By Associated Press - Saturday, February 15, 2014

ANCHORAGE, Alaska (AP) - Pilot error led to a fatal September 2011 midair crash involving a boyfriend and girlfriend flying near each other in western Alaska, the National Transportation Safety Board said.

The board determined that pilot Scott Veal was flying alongside Kristen Sprague when he suddenly flew just above her much smaller plane and then clipped its wing on the way back down, the Anchorage Daily News reported (https://is.gd/Te4tTG ) Friday.

In its Feb. 3 decision, the board found that Veal failed “to maintain adequate clearance while performing an unexpected and unannounced abrupt maneuver, resulting in a midair collision between the two airplanes.”

The 24-year-old Veal, of Kenai, died in the fiery crash of his Cessna 208B Caravan.
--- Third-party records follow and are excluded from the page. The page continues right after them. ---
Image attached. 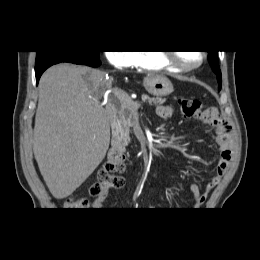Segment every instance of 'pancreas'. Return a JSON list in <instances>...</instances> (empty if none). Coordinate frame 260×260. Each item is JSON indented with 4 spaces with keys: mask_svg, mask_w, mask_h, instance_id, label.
Wrapping results in <instances>:
<instances>
[{
    "mask_svg": "<svg viewBox=\"0 0 260 260\" xmlns=\"http://www.w3.org/2000/svg\"><path fill=\"white\" fill-rule=\"evenodd\" d=\"M142 100L147 101L150 105H162L166 102V99L162 98H151L146 94L142 95ZM132 115H133V109H131L129 106L125 105L120 101L119 103V109L117 112V115L115 117L116 123L119 127V133H120V141L123 145H128L131 141L130 138V127H132Z\"/></svg>",
    "mask_w": 260,
    "mask_h": 260,
    "instance_id": "obj_1",
    "label": "pancreas"
}]
</instances>
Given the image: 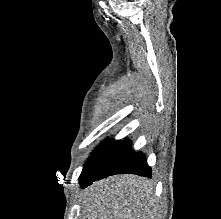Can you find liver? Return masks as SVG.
<instances>
[{"mask_svg":"<svg viewBox=\"0 0 221 219\" xmlns=\"http://www.w3.org/2000/svg\"><path fill=\"white\" fill-rule=\"evenodd\" d=\"M81 219H157L154 186L132 174L96 181L80 198Z\"/></svg>","mask_w":221,"mask_h":219,"instance_id":"6515ba94","label":"liver"}]
</instances>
Sprague managed to land her badly damaged Cessna 207 on the tundra north of the village of Nightmute.

Sprague was unhurt. She earlier told an NTSB investigator she thought her plane would crash too.

Both were alone in the planes.

The newspaper said the report doesn’t name either pilot. Alaska State Troopers previously identified them.

Veal was killed after the collision severed the vertical stabilizer and rudder on the Caravan’s tail, sending the plane into a nosedive.

Veal, who worked for Grant Aviation, was returning to his Bethel base. Sprague was flying back to Bethel from Tununak for her employer, Ryan Air.

The pilots agreed by radio to meet in flight and fly back together, investigators said.

Sprague told the NTSB that Veal initially flew along the left side of her plane. After Veal’s sudden maneuver, Sprague told him by radio that she couldn’t see him and “was concerned about where he was,” the report said. Then she saw the wings and cockpit of Veal’s plane descending to her right.

Veal’s left wing clipped her right wing, the report said.